Après deux ans d'absence, Jack Bauer revient enfin sur les petits écrans français, chaque jeudi à 20h45 sur Canal +.
Déjà septième journée pour Jack Bauer, et pourtant, on a toujours autant envie de connaitre la suite. La saison 7 ne déroge pas à la règle et met en scène Jack Bauer face à une menace terroriste de grande envergure visant à débouter le pouvoir en place. De retour aux États-Unis pour être jugé pour tortures sur des prisonniers, il va être tiré d'affaire pour rejoindre le FBI. En effet, l'ex-chef de la CAT va être rappelé afin de désamorcer une situation de crise qui va mettre en scène un ancien ami à lui qu'il croyait mort… Tony Almeida !

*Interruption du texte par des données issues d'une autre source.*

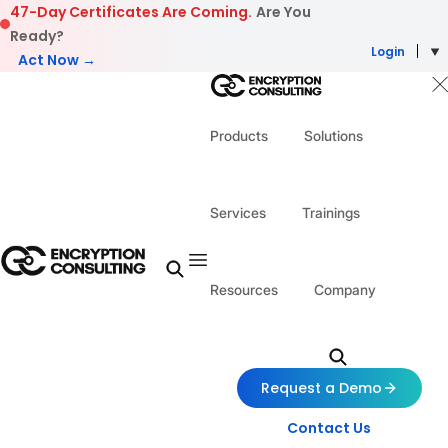
Skip to content
47-Day Certificates Are Coming.
Are You
Ready?
Login
Act Now →
Products
Solutions
Services
Trainings
Resources
Company
Request a Demo
Contact Us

La formule de base n'a pas vraiment évolué, elle met en scène Jack (
Kiefer Sutherland) durant 24 heures. La série est tournée en temps réel puisqu'un épisode équivaut à 1h dans cette journée de fou, et c'est ce qui fait le charme de
24, car la façon dont l'histoire est racontée nous donne forcément envie d'en savoir, d'en voir plus. Sur fond de conflit africain, on va rapidement s'apercevoir que le cœur du problème n'est pas ce grand continent, mais bien Washington où tout va se jouer. Brillamment mise en scène, cette nouvelle saison est à la hauteur des attentes des fans, rebondissements, trahisons, tous les ingrédients sont là pour faire parler la poudre. Certes, vous n'aurez pas la bombe atomique de la saison 6, mais vous aurez quelque chose de très surprenant qui devrait vous scotcher à votre canapé.

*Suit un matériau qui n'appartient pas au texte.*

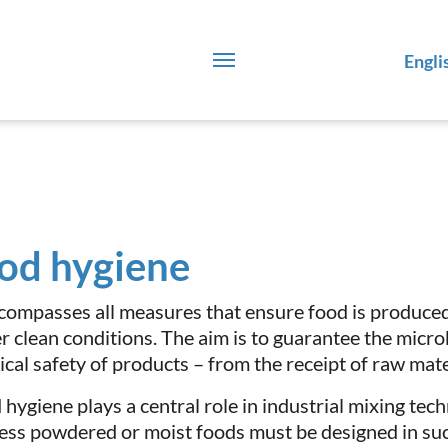
Engli
od hygiene
ncompasses all measures that ensure food is produce
r clean conditions. The aim is to guarantee the micro
cal safety of products – from the receipt of raw materi
 hygiene plays a central role in industrial mixing tec
ess powdered or moist foods must be designed in suc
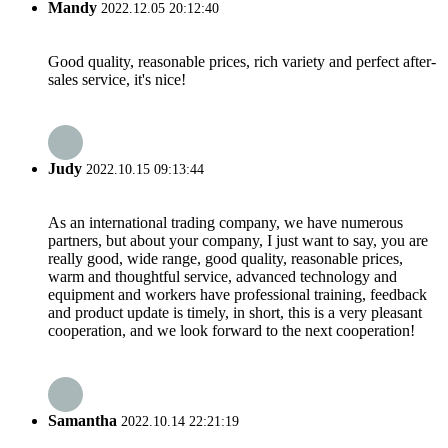
Mandy
2022.12.05 20:12:40
Good quality, reasonable prices, rich variety and perfect after-
sales service, it's nice!
Judy
2022.10.15 09:13:44
As an international trading company, we have numerous
partners, but about your company, I just want to say, you are
really good, wide range, good quality, reasonable prices,
warm and thoughtful service, advanced technology and
equipment and workers have professional training, feedback
and product update is timely, in short, this is a very pleasant
cooperation, and we look forward to the next cooperation!
Samantha
2022.10.14 22:21:19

Chaque élément nouveau du scénario subjugue et nous explose à la figure, l'on n'est jamais au bout de nos surprises. Qui dit nouvelle saison dit nouveau personnage, FBI oblige, on perd complètement les repères des précédentes journées de Jack Bauer puisque notre homme intègre une nouvelle équipe étant donné que la CAT a été démantelée. C'est donc logiquement que l'on découvrir la nouvelle Présidente des Etats-Unis que l'on avait pu apercevoir dans
24 : Exil, mais également quelques agents du FBI comme Renée Walker qui va faire équipe avec Jack dans cette lutte contre le terrorisme. La très sexy Renée va en effet devoir garder un œil sur lui, même si elle le laissera faire, face à l'urgence de la situation.
Malgré tout, on n'évite pas quelques incohérences et notamment le retour de Tony (
Carlos Bernard). Longtemps annoncé comme un évènement, on se demande réellement comment il a pu survivre à sa mort présumée. Cela dit, ce personnage reste toujours aussi passionnant, tant est si bien qu'avec lui, l'on n'est jamais à l'abri d'un retournement de situation. Il s'avère même être l'un des protagonistes les plus intéressants à suivre cette saison.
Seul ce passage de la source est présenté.